▶ **TASK**: Output the entries below word for word, stopping once the line containing "phê duyệt đối" is done, and omit each picture.

____________

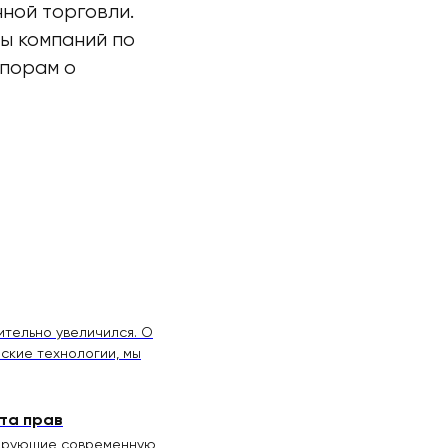
ной торговли.
ы компаний по
спорам о
ительно увеличился. О
ские технологии, мы
ита прав
рмирующие современную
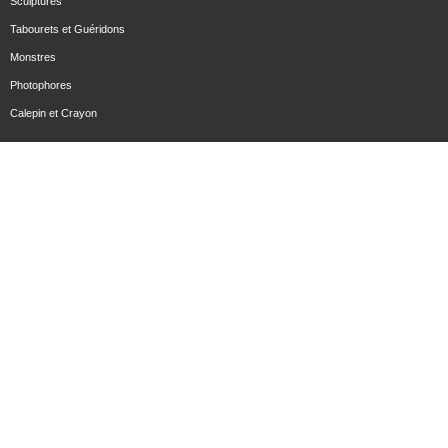
Sculptures
Tabourets et Guéridons
Monstres
Photophores
Calepin et Crayon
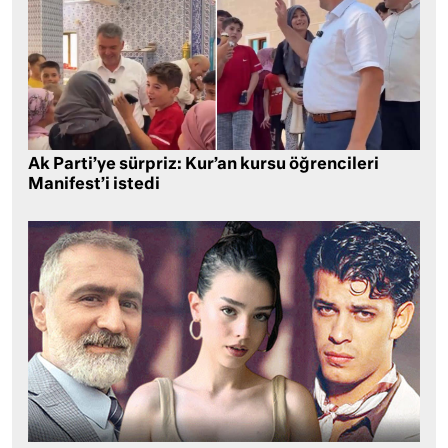
Ak Parti’ye sürpriz: Kur’an kursu öğrencileri
Manifest’i istedi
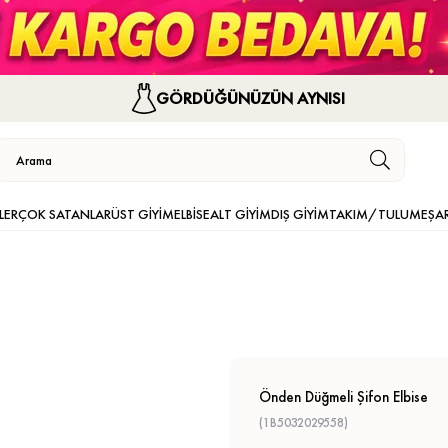
GÖRDÜĞÜNÜZÜN AYNISI
LER
ÇOK SATANLAR
ÜST GİYİM
ELBİSE
ALT GİYİM
DIŞ GİYİM
TAKIM/TULUM
EŞA
Önden Düğmeli Şifon Elbise
(1B5032029558)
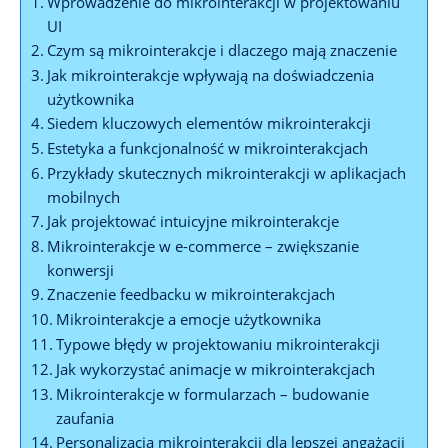
Wprowadzenie do mikrointerakcji w projektowaniu
UI
Czym są mikrointerakcje i dlaczego mają znaczenie
Jak mikrointerakcje wpływają na doświadczenia
użytkownika
Siedem kluczowych elementów mikrointerakcji
Estetyka a funkcjonalność w mikrointerakcjach
Przykłady skutecznych mikrointerakcji w aplikacjach
mobilnych
Jak projektować intuicyjne mikrointerakcje
Mikrointerakcje w e-commerce – zwiększanie
konwersji
Znaczenie feedbacku w mikrointerakcjach
Mikrointerakcje a emocje użytkownika
Typowe błędy w projektowaniu mikrointerakcji
Jak wykorzystać animacje w mikrointerakcjach
Mikrointerakcje w formularzach – budowanie
zaufania
Personalizacja mikrointerakcji dla lepszej angażacji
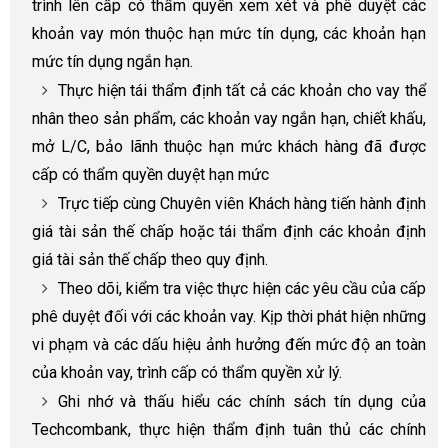
trình lên cấp có thẩm quyền xem xét và phê duyệt các
khoản vay món thuộc hạn mức tín dụng, các khoản hạn
mức tín dụng ngắn hạn.
Thực hiện tái thẩm định tất cả các khoản cho vay thể
nhân theo sản phẩm, các khoản vay ngắn hạn, chiết khấu,
mở L/C, bảo lãnh thuộc hạn mức khách hàng đã được
cấp có thẩm quyền duyệt hạn mức
Trực tiếp cùng Chuyên viên Khách hàng tiến hành định
giá tài sản thế chấp hoặc tái thẩm định các khoản định
giá tài sản thế chấp theo quy định.
Theo dõi, kiểm tra việc thực hiện các yêu cầu của cấp
phê duyệt đối với các khoản vay. Kịp thời phát hiện những
vi phạm và các dấu hiệu ảnh hưởng đến mức độ an toàn
của khoản vay, trình cấp có thẩm quyền xử lý.
Ghi nhớ và thấu hiểu các chính sách tín dụng của
Techcombank, thực hiện thẩm định tuân thủ các chính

____________

▶ **EXERCISE RESPONSE**:
ной торговли.
ы компаний по
спорам о
ительно увеличился. О
ские технологии, мы
ита прав
рмирующие современную
Sculptures
Tabourets et Guéridons
Monstres
Photophores
Calepin et Crayon
Ak Parti’ye sürpriz: Kur’an kursu öğrencileri
Manifest’i istedi
GÖRDÜĞÜNÜZÜN AYNISI
LER
ÇOK SATANLAR
ÜST GİYİM
ELBİSE
ALT GİYİM
DIŞ GİYİM
TAKIM/TULUM
EŞA
Önden Düğmeli Şifon Elbise
(1B5032029558)
Wprowadzenie do mikrointerakcji w projektowaniu
UI
Czym są mikrointerakcje i dlaczego mają znaczenie
Jak mikrointerakcje wpływają na doświadczenia
użytkownika
Siedem kluczowych elementów mikrointerakcji
Estetyka a funkcjonalność w mikrointerakcjach
Przykłady skutecznych mikrointerakcji w aplikacjach
mobilnych
Jak projektować intuicyjne mikrointerakcje
Mikrointerakcje w e-commerce – zwiększanie
konwersji
Znaczenie feedbacku w mikrointerakcjach
Mikrointerakcje a emocje użytkownika
Typowe błędy w projektowaniu mikrointerakcji
Jak wykorzystać animacje w mikrointerakcjach
Mikrointerakcje w formularzach – budowanie
zaufania
Personalizacja mikrointerakcji dla lepszej angażacji
trình lên cấp có thẩm quyền xem xét và phê duyệt các
khoản vay món thuộc hạn mức tín dụng, các khoản hạn
mức tín dụng ngắn hạn.
Thực hiện tái thẩm định tất cả các khoản cho vay thể
nhân theo sản phẩm, các khoản vay ngắn hạn, chiết khấu,
mở L/C, bảo lãnh thuộc hạn mức khách hàng đã được
cấp có thẩm quyền duyệt hạn mức
Trực tiếp cùng Chuyên viên Khách hàng tiến hành định
giá tài sản thế chấp hoặc tái thẩm định các khoản định
giá tài sản thế chấp theo quy định.
Theo dõi, kiểm tra việc thực hiện các yêu cầu của cấp
phê duyệt đối với các khoản vay. Kịp thời phát hiện những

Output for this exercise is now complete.